ASPSPs who implement the Standard should increase the likelihood of TPPs engaging with them in testing and wide usage, and hence reduce their compliance risk in applying for an exemption.To further support ASPSPs with their applications, OBIE and UK Finance have published example answers for the FCA forms.
Over the last year, OBIE has been working with the OpenID Foundation (OIDF)to develop a Security Conformance Tool to help implementers test conformance, and has developed a Functional Conformance Tool for the Read/Write API Specifications. It has also published checklists for both Customer Experience Guidelines and Operational Guidelines.These tools are all open source and freely available for anyone to download without registration.
Both OBIE and OIDF have taken further steps in offering certification services. Although these are based on self-certification, they offer an independent validation, or proof point, for ASPSPs to share with TPPs and regulators.
When the roll out of Open Banking began in 2018, the RTS was not finalised and the ETSI profile for eIDAS certificates with PSD2 roles was still in draft. To ensure that firms could securely identify and connect, OBIE developed a trust framework called the Open Banking Directory. Over the last year, the Directory has evolved and developed further, offering additional benefits over and above relying on eIDAS certificates alone for identification.
OBIE also offers a comprehensive support service for enrolled participants, including technical support and participation in regular Testing Working Group meetings for discussion of issues and problem solving. Critically, the testing team provides a ‘buddy-up’ support service to ensure that ASPSPs and TPPs can collaboratively test and live-prove connectivity.
The core infrastructure being put in place by firms in response to the CMA Order and PSD2 is an enabler of competition within the market: ultimately helping consumers and small and medium businesses. We are starting to see the narrative shift: beyond regulatory/compliance programmes to embracing the commercial opportunities that an API economy can offer customers.
Therefore, OBIE has recently published Version 3.1.2 of the Open Banking Standards, enabling additional functionality over and above the requirements of PSD2, including two-way (push) notifications, SCA exemptions for trusted beneficiaries, and enhanced payment status.
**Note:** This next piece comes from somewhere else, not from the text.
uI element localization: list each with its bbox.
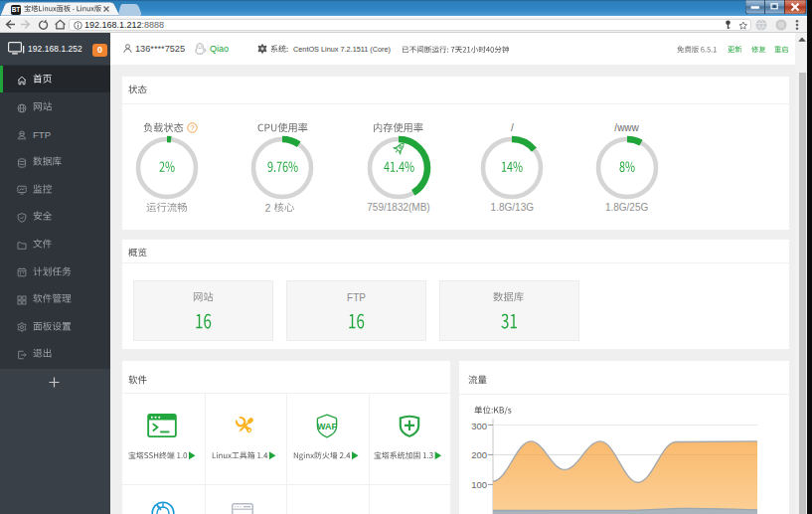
svg-text:WAF: WAF (317, 421, 337, 430)
svg-text:2: 2 (265, 201, 271, 213)
svg-text:?: ? (190, 123, 195, 132)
We are now working on a suite of ‘premium API’ standards for use cases which are not explicit PSD2 requirements, but where there is significant market demand. Initially the focus is on propositions covered under the CMA Order Roadmap – such as variable recurring payments (VRPs) and refunds – and recommend functionalities from the API Evaluation Group.
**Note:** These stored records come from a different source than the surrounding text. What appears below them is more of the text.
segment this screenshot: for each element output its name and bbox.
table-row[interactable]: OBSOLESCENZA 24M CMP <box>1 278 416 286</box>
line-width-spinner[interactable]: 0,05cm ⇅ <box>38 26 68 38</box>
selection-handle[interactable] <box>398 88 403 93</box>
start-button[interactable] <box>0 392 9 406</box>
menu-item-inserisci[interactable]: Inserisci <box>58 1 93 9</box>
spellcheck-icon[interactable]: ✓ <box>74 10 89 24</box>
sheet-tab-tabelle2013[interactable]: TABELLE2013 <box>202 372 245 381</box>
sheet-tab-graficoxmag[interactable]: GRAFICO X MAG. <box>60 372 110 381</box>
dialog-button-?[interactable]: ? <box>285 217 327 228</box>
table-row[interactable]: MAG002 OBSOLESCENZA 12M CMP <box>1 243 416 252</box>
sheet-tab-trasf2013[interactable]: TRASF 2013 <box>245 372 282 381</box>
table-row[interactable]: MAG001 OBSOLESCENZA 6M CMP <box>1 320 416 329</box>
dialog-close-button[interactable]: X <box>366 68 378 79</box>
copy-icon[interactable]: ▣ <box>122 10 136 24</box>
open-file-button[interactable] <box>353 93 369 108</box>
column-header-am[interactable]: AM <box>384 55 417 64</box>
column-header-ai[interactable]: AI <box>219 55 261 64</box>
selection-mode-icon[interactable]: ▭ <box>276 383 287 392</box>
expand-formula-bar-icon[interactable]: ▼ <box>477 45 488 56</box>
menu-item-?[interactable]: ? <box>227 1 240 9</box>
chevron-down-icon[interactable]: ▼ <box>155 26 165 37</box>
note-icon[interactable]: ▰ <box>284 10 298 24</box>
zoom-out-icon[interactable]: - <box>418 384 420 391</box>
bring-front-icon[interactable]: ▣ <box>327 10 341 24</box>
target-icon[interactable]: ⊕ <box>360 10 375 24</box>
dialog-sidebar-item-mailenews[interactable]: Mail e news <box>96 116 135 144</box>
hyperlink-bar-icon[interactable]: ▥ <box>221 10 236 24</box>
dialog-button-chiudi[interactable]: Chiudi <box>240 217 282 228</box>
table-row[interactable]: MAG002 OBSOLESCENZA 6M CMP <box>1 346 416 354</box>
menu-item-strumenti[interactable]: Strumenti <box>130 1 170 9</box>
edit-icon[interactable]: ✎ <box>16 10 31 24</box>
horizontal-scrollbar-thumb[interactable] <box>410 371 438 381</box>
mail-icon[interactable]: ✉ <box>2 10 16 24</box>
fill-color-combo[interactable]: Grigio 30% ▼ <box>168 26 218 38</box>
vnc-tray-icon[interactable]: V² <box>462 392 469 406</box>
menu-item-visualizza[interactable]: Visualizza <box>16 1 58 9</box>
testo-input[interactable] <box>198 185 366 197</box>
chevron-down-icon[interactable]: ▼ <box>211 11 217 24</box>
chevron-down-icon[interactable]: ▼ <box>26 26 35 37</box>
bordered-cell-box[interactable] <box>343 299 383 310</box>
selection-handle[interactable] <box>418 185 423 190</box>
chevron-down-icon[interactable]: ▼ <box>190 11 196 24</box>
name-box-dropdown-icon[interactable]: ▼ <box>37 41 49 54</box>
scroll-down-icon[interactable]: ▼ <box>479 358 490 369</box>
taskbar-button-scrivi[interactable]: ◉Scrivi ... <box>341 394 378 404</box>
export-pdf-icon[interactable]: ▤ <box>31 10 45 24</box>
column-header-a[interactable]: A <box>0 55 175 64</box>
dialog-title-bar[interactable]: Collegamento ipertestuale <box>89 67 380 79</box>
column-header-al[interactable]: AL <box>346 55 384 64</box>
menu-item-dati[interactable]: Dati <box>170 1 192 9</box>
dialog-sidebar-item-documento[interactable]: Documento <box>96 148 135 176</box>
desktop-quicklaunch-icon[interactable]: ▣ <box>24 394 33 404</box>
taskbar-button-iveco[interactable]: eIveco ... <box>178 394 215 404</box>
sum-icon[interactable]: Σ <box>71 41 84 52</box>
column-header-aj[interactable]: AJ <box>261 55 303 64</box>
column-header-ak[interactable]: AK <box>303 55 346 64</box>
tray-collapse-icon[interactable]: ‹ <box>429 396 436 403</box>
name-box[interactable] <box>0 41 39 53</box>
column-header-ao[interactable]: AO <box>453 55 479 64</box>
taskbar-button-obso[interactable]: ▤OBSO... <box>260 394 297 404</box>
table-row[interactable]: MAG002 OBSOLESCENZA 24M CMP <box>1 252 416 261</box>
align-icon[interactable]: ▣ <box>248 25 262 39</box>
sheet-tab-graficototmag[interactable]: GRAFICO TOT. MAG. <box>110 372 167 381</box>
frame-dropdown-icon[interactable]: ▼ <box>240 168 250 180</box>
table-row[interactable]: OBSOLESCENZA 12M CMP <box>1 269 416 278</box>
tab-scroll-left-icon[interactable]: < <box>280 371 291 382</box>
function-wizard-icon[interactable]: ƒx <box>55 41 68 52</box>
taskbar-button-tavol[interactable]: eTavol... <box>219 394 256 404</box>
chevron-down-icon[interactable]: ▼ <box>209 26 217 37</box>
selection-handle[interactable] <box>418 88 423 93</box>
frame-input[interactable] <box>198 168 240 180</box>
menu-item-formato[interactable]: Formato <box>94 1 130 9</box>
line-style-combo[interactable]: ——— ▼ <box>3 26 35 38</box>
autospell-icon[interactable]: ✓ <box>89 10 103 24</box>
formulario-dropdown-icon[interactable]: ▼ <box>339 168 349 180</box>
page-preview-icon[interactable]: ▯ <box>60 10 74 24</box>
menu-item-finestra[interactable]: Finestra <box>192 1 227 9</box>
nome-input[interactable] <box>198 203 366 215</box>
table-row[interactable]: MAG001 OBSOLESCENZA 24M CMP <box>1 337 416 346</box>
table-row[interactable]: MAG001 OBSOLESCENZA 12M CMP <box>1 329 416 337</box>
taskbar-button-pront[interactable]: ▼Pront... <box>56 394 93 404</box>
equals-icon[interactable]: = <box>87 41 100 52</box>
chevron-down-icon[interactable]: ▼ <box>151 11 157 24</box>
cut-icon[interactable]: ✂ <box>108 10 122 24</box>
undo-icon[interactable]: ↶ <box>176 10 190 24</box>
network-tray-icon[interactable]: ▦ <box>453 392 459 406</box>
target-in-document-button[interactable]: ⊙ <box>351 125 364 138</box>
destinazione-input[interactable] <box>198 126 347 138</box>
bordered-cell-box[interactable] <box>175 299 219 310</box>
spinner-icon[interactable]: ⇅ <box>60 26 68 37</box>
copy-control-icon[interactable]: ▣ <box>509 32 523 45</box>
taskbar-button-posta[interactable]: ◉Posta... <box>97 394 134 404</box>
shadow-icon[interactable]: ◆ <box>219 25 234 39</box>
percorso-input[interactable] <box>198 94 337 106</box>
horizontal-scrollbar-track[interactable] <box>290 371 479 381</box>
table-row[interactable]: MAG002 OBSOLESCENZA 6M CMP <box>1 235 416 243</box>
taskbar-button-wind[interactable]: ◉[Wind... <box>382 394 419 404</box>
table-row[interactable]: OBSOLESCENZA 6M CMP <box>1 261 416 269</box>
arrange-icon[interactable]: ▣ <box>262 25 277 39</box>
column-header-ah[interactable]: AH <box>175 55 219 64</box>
The CMA’s foresight – requiring OBIE to develop a robust standard and then work with the CMA9 to implement APIs consistently, 18 months ahead of PSD2 deadlines – has been of significant value to the market. While still in the early stages, the vibrancy of the UK Open Banking ecosystem is a testament to many months of hard work and lessons learned.
So much has been achieved, and a lot remains still to do to deliver a mature, market-driven platform for innovation, competition and customer-centric service.